Meeting indoors is the typical setting, in a quiet space with resources at hand. My aim is to provide a comfortable, private space for you to explore and learn about yourself. We each have our own unique strengths, habits, vulnerabilities and needs. Discovery requires vulnerability, which requires safety.

Coloured pencils and drawing paper may be helpful sometimes

Telephone/online counselling

My preferred way of working is face to face, in the same room. But on occasion I will agree to do a video session or even a series sessions. In the past I have agreed to continue working with someone who needs to travel for work and could only maintain regular sessions by meeting me online from a suitably safe space.

During lockdowns I worked extensively on telephone and video and am pleased to say it was mostly successful. For some clients, working remotely can even offer some advantages to face to face work. If eye contact and close proximity are discomfiting or off-putting for you, you might prefer a remote counsellor. Many of my colleagues have continued to work online.

For now I only use it as an auxiliary to face to face meetings with individual clients.

NB working with a couple or group online presents some particular challenges and I would usually not agree to it.

Decorative image of leaves nestling together

Working outdoors

Eco-therapy or walk and talk therapy.

Meeting outdoors is an effective way to conduct therapy providing we understand the parameters and meet the challenges together. That said, nature and the local area provide a huge opportunities, inspirations and metaphor as well as encouraging calm, reflection, contemplation, acceptance, perspective… so many things that are helpful in the self-development process.

Walking, pausing, resting, exploring etc.

Setting challenges and observation exercises.

Changing pace and noticing our need to hurry or slow down.

Perhaps most importantly for me, walking side by side shifts us from head-to-head seating, which can so often lock us into thinking processes and encourages a journeying-together-perspective.

When outdoors, we may be utilising our senses and feelings as much or even more than our verbal capacities.
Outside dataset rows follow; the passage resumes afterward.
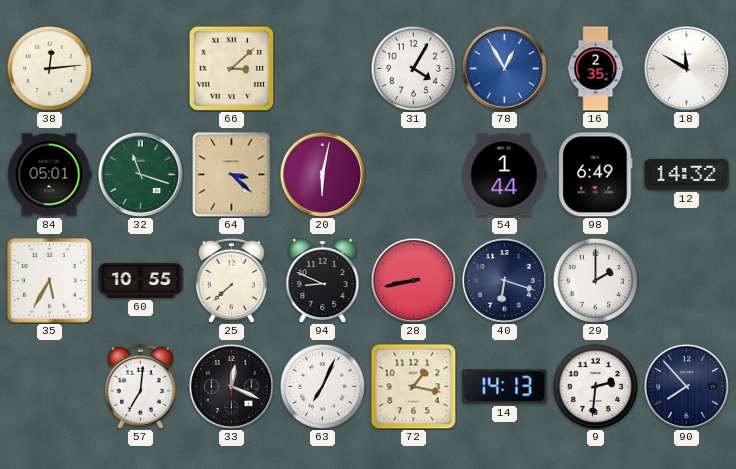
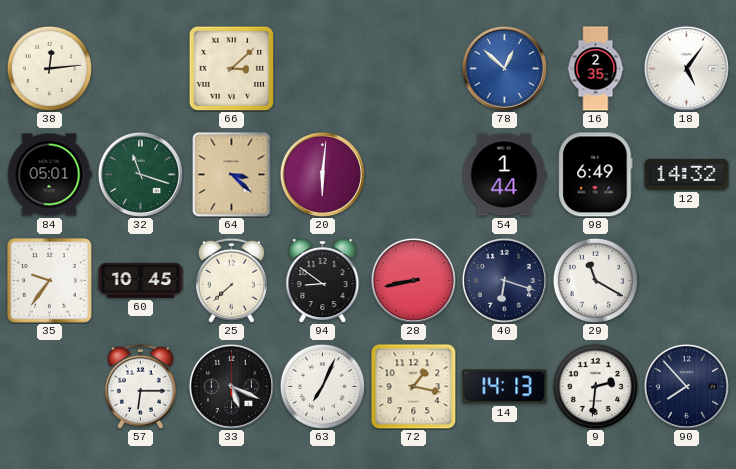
31: 4:05 -> none
78: 12:55 -> 12:52
18: 11:50 -> 5:06
20: 6:02 -> 6:01
35: 5:35 -> 9:36
60: 10:55 -> 10:45
94: 8:49 -> 8:51
29: 2:00 -> 11:20
57: 7:01 -> 6:15
33: 12:19 -> 5:19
By taking this more embodied approach, working outdoors can deepen the experience and integrate clients in ways that standard therapy conversations struggle to do.


But it is not always right for every client, so I insist on a staged assessment which allows us to clearly establish whether this process will suit you and whether we can work safely in this way. This includes a preparatory conversation – by phone or video-call, a meeting outside and an assessment by email/phone, before meeting outside.

Sometimes we have contracted to explore a few sessions outside followed by some inside. Each step provides reflection time to absorb what you are learning and help us build a bespoke therapy for you.